Octobre est aussi le mois des rappels à cotisations. A la fin du mois, nous aurons une vision assez claire sur la capacité des secteurs et des entreprises à aller au bout de l’année.


TourMaG - Comment se profile 2024 ?

Thierry Millon :
La fin 2023 va dans son sillage donner le signal d’activité du début d'année 2024.

Notre pays ne connait pas à ce stade de craintes de récession. Par conséquent, tous les acteurs vont en profiter, dont la consommation des ménages.

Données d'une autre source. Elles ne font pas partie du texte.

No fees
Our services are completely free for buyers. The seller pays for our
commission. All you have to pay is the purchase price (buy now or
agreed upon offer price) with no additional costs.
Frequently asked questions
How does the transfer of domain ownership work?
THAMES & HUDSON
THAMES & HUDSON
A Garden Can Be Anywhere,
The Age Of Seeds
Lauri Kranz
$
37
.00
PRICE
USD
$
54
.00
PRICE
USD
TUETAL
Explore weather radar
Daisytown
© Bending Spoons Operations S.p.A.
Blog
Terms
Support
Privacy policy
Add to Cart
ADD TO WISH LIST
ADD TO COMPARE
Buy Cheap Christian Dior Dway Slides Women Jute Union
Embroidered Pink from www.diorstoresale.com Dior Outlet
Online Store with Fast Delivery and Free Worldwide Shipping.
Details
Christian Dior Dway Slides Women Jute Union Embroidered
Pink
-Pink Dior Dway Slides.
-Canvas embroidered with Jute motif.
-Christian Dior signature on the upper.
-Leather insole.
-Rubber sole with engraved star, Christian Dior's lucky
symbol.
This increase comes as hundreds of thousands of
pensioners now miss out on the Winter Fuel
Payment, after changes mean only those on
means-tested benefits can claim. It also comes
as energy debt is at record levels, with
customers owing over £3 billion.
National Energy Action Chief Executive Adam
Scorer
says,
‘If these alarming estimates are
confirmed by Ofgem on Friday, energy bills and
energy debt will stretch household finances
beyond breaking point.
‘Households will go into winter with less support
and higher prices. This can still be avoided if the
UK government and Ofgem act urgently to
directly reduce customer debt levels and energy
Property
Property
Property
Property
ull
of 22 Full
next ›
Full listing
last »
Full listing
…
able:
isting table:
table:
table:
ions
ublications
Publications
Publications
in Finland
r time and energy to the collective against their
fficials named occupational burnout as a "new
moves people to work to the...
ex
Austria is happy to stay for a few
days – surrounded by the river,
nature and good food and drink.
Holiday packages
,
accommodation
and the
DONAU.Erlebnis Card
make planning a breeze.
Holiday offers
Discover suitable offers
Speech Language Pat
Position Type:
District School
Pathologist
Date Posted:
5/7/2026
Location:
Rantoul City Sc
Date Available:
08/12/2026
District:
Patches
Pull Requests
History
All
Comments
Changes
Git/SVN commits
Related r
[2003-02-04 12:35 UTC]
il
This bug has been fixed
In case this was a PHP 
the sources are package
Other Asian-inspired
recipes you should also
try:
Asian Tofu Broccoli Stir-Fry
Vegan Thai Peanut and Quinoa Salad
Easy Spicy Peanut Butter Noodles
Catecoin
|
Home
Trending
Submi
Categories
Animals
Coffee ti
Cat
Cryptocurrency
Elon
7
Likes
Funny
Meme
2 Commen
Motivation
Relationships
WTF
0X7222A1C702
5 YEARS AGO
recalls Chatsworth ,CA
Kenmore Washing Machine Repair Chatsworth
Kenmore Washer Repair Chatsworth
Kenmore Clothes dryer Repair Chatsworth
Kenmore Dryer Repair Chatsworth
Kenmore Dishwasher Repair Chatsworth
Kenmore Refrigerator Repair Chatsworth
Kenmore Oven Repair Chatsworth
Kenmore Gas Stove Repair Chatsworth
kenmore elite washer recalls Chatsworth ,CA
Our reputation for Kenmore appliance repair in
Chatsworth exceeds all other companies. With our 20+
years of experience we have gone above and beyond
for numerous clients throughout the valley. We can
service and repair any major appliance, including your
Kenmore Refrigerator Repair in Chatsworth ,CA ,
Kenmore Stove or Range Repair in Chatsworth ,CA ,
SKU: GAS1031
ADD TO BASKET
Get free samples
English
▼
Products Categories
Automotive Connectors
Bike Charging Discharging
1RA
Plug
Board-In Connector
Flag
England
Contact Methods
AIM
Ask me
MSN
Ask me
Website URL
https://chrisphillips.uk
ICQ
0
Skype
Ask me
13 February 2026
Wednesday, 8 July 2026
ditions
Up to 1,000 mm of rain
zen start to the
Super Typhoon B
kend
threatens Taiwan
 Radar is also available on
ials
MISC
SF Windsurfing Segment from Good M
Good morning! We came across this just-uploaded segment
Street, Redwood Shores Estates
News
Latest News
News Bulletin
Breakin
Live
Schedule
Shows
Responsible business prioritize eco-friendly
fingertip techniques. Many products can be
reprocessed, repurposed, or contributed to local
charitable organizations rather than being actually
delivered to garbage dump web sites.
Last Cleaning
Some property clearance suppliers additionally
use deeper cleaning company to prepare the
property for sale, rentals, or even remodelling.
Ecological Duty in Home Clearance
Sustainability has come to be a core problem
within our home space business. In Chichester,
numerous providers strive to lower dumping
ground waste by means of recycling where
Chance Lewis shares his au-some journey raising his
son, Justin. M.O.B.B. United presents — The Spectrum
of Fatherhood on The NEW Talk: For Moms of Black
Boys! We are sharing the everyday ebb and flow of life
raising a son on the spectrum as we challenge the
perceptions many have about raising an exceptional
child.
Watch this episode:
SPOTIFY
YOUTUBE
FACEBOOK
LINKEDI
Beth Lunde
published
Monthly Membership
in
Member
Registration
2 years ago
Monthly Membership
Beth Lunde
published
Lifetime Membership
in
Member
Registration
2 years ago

Ce sont autant d’activités qui peuvent revenir aux loisirs et donc au voyage. Nous l’avons vu sur l’été. Nous savions qu’il n’y avait pas de budget, mais nous savions surtout que les Français n’allaient pas faire des économies sur le tourisme.

Noël est la prochaine échéance majeure. Si le rendez-vous est raté, on pourra se dire que c’est autant d’argent pour les soldes, et donc le commerce, ou alors que la situation est plus tendue qu’on l’imaginait.

Rien n’est gagné, mais à ce stade, nous avons plutôt le sentiment que l’on se rapproche du plafond, donc que le nombre de défaillances va baisser.